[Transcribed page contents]
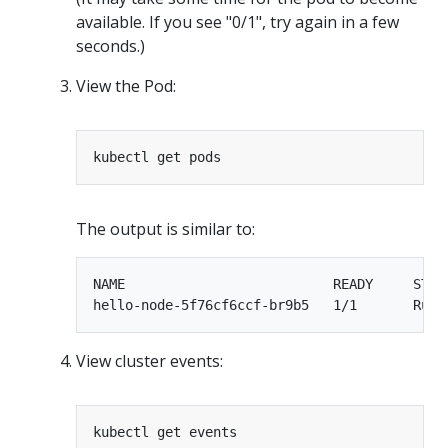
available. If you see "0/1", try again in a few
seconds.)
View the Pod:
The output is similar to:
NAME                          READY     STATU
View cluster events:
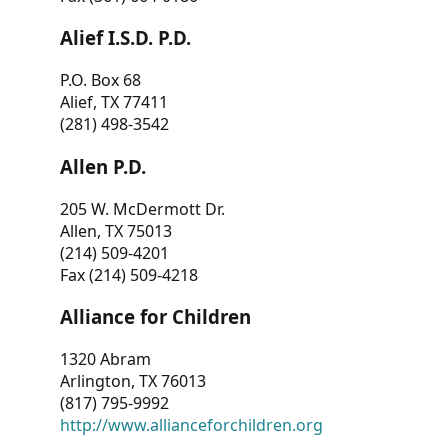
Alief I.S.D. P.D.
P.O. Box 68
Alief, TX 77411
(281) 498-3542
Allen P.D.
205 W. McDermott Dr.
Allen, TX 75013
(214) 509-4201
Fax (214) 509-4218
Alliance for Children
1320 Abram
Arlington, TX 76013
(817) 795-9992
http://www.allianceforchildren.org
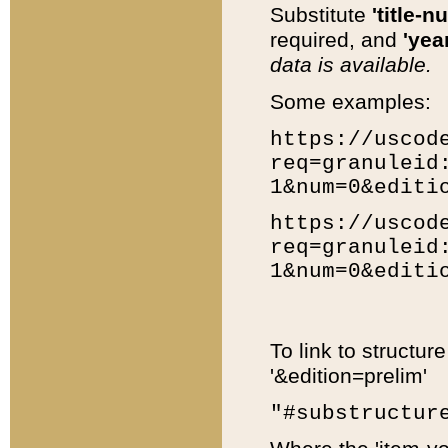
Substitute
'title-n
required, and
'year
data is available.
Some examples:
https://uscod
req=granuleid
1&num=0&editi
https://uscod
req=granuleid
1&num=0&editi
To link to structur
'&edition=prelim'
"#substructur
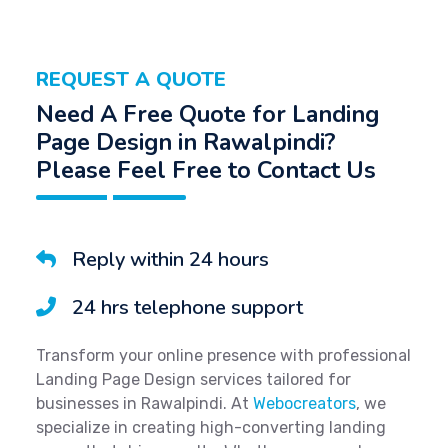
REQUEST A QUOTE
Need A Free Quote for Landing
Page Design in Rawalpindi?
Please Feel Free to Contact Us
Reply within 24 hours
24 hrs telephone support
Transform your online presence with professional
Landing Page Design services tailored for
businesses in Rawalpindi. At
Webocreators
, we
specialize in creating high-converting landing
==
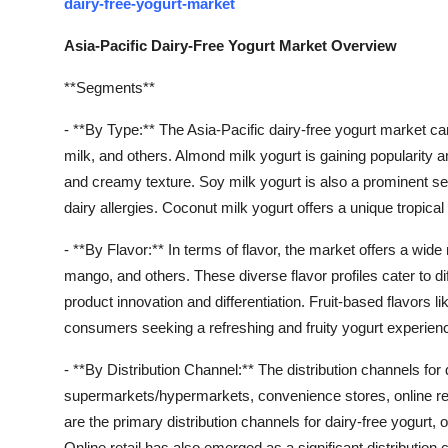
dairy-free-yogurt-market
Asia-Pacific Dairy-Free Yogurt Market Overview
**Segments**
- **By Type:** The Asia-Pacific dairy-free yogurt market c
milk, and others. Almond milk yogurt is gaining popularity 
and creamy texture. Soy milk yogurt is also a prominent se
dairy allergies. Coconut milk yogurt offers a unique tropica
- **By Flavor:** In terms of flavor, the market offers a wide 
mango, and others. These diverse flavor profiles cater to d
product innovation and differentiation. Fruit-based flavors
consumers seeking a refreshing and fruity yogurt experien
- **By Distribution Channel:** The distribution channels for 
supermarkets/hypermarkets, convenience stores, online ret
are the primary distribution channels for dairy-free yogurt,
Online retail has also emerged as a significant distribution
==
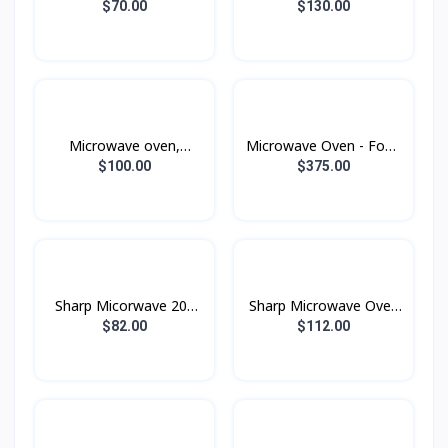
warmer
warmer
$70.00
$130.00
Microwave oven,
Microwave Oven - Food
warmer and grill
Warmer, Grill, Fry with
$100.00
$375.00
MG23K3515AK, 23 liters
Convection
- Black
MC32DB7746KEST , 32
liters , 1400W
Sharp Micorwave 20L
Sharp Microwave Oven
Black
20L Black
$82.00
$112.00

__INSTRUCTIONS FOR THE TASK__:
Pull out each line of the entries that contains "distribution".

__SOLUTION TO THIS PROBLEM__:
- **By Distribution Channel:** The distribution channels for 
are the primary distribution channels for dairy-free yogurt,
Online retail has also emerged as a significant distribution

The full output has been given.